2010/01/12

Magic Signatures for Salmon

In writing the spec for Salmon we soon discovered that what we really wanted was S/MIME signatures for the Web.  In other words, given a message, let you sign it with a private key, and let receivers verify the signature using the corresponding public key.  Signing and verifying are pretty well understood, but in practice canonicalizing data and signing is hard to get right.  Making sure that the mechanism adopted is really deployable and interoperable, even in restricted environments, is a top priority for Salmon.

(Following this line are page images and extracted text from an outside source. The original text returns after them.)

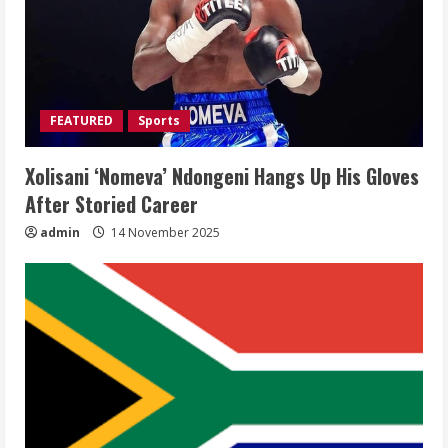
FEATURED
Sports
Xolisani ‘Nomeva’ Ndongeni Hangs Up His Gloves
After Storied Career
admin
14 November 2025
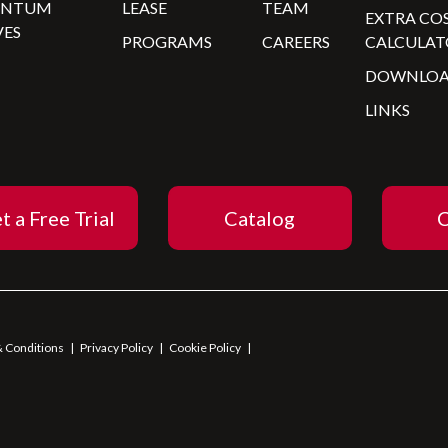
ANTUM
LEASE
TEAM
EXTRA CO
VES
PROGRAMS
CAREERS
CALCULAT
DOWNLOA
LINKS
t a Free Trial
Catalog
C
 Conditions
|
Privacy Policy
|
Cookie Policy
|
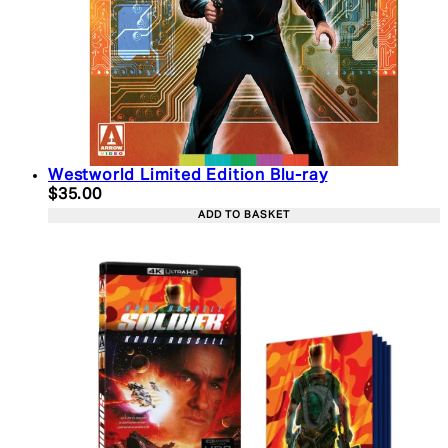
Westworld Limited Edition Blu-ray
Current price: $35.00. Recommended Retail Price:
$35.00
ADD TO BASKET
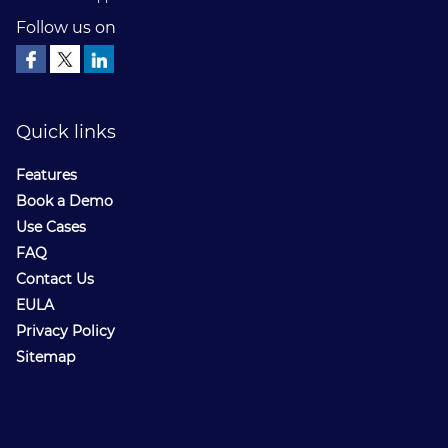
Follow us on
Quick links
Features
Book a Demo
Use Cases
FAQ
Contact Us
EULA
Privacy Policy
Sitemap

I'm calling this the "Magic Signature" mechanism because it's not really Salmon-specific and you can analyze it without thinking much about Salmon at all.

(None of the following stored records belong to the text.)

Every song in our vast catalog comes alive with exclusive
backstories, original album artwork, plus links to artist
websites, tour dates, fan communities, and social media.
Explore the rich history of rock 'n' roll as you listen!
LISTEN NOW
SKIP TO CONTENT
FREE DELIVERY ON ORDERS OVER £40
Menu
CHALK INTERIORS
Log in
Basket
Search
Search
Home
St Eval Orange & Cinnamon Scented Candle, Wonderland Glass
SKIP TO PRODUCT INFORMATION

One of the reasons why this is hard is because of the abstraction layers that we have in place in our software.  For example, encryption algorithms operate on byte sequences, but a given XML document can have many different byte sequence serialized forms.  Even JSON isn't immune to this, though mandating UTF-8 certainly helps.  So, the first thing to make really simple is the serialization format.  Here's the Magic Signature serialization algorithm:
b64_data = urlsafe_b64_enc(utf8text)
In other words, serialize your data however your libraries let you into utf8 text, then base64 encode the resulting bytes, using the url safe variant of base64.  That's the actual string you sign, and it's nearly impossible to mess up that string as it's 7 bit ASCII, uses no characters known to ever be escaped by anything, and is mostly an uninterpreted blob of text as far as your libraries and transport layers are concerned.  The one caveat is that some transports may need to insert linebreaks/whitespace due to line length limits -- this can be solved by squeezing out all whitespace (which is never part of the data) before signing or validating.

Signing is then standard; we'll mandate support for RSA_SHA1, meaning you take the SHA1 hash digest of that base64 data and then sign the hash using an RSA private key:
s = rsa_sign(private_key,sha1_digest(b64_data))
the result is a very big integer, which you convert to network-neutral bytes and then turn into a string with, you guessed it, urlsafe_b64_enc:
sig = urlsafe_b64_enc(to_binary(s))
Now for the ugly bit:  Since the whole premise of this is that the receiver is not going to be able to create exactly the same serialization of utf8text that the sender did, you need to help the receiver out by sending it the exact b64_data used to compute the original signature.  Since it's base64 encoded, it's effectively armored not only against vagaries of transport protocols but also software stacks and frameworks.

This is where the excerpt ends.